SOURCE DATA:

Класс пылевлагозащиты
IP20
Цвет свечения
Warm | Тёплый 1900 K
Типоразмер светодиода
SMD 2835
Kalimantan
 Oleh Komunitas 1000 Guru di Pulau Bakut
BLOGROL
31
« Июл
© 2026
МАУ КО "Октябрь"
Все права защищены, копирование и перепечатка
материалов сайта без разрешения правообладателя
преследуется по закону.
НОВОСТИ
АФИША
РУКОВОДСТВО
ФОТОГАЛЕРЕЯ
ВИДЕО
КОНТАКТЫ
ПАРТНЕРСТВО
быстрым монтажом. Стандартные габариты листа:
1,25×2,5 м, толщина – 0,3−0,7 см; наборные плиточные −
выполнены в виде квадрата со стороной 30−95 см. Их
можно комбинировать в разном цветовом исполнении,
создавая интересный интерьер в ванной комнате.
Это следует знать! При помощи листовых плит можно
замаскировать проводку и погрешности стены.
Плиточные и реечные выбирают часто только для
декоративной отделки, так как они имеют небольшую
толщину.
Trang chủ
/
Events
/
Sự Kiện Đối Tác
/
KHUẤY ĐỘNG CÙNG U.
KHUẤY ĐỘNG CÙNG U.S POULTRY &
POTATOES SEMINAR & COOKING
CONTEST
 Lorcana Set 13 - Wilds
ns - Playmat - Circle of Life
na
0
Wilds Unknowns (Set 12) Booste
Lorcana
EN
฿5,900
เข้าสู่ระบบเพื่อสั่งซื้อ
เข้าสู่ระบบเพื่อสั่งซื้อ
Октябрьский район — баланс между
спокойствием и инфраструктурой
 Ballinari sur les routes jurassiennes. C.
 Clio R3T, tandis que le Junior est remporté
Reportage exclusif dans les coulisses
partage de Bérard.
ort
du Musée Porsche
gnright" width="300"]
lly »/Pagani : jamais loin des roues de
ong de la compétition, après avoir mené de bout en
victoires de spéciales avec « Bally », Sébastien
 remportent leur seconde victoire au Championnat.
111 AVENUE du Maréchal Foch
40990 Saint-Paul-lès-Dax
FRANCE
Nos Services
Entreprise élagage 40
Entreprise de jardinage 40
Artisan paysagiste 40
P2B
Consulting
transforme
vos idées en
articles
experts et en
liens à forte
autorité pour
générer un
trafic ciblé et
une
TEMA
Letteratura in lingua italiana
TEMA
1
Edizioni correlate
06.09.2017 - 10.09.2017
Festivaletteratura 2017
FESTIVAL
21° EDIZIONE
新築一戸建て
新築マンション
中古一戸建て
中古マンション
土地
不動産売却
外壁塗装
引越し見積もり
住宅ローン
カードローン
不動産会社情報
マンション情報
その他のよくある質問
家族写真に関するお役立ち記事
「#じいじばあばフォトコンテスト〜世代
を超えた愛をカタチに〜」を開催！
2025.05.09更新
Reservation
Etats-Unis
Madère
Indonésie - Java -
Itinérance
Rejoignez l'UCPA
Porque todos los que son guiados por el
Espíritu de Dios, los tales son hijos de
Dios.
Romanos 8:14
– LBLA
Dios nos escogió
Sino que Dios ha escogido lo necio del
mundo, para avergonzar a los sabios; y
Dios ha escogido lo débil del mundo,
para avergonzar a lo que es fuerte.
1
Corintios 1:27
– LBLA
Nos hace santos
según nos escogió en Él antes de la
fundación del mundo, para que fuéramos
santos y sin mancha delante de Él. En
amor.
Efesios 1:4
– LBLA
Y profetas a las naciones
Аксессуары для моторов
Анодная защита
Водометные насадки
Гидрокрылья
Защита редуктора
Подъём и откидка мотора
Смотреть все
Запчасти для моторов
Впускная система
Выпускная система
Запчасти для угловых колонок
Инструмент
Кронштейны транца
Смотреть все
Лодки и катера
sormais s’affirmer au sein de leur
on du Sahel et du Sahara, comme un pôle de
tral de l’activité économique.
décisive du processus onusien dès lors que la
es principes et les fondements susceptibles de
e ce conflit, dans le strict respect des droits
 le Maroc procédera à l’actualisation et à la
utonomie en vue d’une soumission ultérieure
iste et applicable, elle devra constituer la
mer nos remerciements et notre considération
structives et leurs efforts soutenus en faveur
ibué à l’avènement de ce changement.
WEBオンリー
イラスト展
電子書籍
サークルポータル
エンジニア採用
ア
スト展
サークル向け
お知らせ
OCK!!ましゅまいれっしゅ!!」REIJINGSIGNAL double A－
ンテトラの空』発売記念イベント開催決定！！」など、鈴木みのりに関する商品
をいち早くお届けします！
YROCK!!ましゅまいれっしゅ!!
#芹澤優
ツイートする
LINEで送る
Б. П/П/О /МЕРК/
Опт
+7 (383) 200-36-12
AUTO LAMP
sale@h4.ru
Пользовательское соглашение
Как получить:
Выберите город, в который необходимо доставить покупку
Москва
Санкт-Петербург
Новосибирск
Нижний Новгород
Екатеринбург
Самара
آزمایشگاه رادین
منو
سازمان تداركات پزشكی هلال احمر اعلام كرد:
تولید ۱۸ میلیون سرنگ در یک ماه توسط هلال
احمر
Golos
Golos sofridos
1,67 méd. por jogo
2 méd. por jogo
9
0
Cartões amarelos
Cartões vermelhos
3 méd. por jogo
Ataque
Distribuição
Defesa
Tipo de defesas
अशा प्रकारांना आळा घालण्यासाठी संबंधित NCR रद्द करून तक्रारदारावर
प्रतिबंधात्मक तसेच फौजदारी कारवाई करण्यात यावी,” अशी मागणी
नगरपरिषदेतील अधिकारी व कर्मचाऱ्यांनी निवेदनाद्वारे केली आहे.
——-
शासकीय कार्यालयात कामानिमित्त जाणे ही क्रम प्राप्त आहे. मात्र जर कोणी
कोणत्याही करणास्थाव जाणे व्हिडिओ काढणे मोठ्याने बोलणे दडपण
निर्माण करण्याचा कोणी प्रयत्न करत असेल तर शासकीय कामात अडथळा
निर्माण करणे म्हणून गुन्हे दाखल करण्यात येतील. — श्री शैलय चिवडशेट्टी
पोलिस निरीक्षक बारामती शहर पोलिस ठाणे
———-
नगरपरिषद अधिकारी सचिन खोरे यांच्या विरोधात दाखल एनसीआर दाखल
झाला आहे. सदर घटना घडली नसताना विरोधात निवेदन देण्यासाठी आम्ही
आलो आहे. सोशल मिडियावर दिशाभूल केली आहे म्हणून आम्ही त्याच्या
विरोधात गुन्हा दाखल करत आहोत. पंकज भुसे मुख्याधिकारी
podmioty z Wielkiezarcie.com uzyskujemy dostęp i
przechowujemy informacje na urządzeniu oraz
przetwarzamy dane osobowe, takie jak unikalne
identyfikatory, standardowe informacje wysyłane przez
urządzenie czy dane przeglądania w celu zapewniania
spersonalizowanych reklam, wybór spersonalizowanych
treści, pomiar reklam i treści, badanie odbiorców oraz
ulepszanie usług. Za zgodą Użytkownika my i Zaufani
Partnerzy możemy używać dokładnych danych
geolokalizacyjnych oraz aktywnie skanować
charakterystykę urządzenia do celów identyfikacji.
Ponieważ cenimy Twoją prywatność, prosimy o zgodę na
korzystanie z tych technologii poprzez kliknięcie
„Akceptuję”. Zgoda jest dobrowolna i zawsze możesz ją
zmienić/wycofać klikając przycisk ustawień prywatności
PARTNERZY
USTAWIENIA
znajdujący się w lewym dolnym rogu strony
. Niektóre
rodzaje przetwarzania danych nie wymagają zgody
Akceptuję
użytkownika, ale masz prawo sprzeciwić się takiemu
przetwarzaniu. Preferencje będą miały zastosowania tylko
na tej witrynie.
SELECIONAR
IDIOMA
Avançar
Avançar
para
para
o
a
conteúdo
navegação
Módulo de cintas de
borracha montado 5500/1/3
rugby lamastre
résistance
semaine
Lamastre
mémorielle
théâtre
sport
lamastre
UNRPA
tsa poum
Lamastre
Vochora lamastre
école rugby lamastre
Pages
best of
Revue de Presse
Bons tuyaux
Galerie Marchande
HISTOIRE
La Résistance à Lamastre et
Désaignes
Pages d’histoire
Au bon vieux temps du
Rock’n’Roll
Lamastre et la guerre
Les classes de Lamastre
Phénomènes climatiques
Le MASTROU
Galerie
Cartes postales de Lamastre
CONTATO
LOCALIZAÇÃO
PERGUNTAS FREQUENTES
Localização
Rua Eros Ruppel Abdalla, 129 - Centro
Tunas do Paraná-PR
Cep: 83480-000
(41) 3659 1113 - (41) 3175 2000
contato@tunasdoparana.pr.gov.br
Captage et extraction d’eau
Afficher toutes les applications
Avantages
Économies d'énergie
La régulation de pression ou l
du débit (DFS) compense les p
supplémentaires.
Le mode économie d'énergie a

WORK TO COMPLETE: Return the lines of the listing above exactly as they appear, starting with the first and stopping after the line that holds "Ballinari sur les routes jurassiennes. C.".

THE ANSWER:
Класс пылевлагозащиты
IP20
Цвет свечения
Warm | Тёплый 1900 K
Типоразмер светодиода
SMD 2835
Kalimantan
 Oleh Komunitas 1000 Guru di Pulau Bakut
BLOGROL
31
« Июл
© 2026
МАУ КО "Октябрь"
Все права защищены, копирование и перепечатка
материалов сайта без разрешения правообладателя
преследуется по закону.
НОВОСТИ
АФИША
РУКОВОДСТВО
ФОТОГАЛЕРЕЯ
ВИДЕО
КОНТАКТЫ
ПАРТНЕРСТВО
быстрым монтажом. Стандартные габариты листа:
1,25×2,5 м, толщина – 0,3−0,7 см; наборные плиточные −
выполнены в виде квадрата со стороной 30−95 см. Их
можно комбинировать в разном цветовом исполнении,
создавая интересный интерьер в ванной комнате.
Это следует знать! При помощи листовых плит можно
замаскировать проводку и погрешности стены.
Плиточные и реечные выбирают часто только для
декоративной отделки, так как они имеют небольшую
толщину.
Trang chủ
/
Events
/
Sự Kiện Đối Tác
/
KHUẤY ĐỘNG CÙNG U.
KHUẤY ĐỘNG CÙNG U.S POULTRY &
POTATOES SEMINAR & COOKING
CONTEST
 Lorcana Set 13 - Wilds
ns - Playmat - Circle of Life
na
0
Wilds Unknowns (Set 12) Booste
Lorcana
EN
฿5,900
เข้าสู่ระบบเพื่อสั่งซื้อ
เข้าสู่ระบบเพื่อสั่งซื้อ
Октябрьский район — баланс между
спокойствием и инфраструктурой
 Ballinari sur les routes jurassiennes. C.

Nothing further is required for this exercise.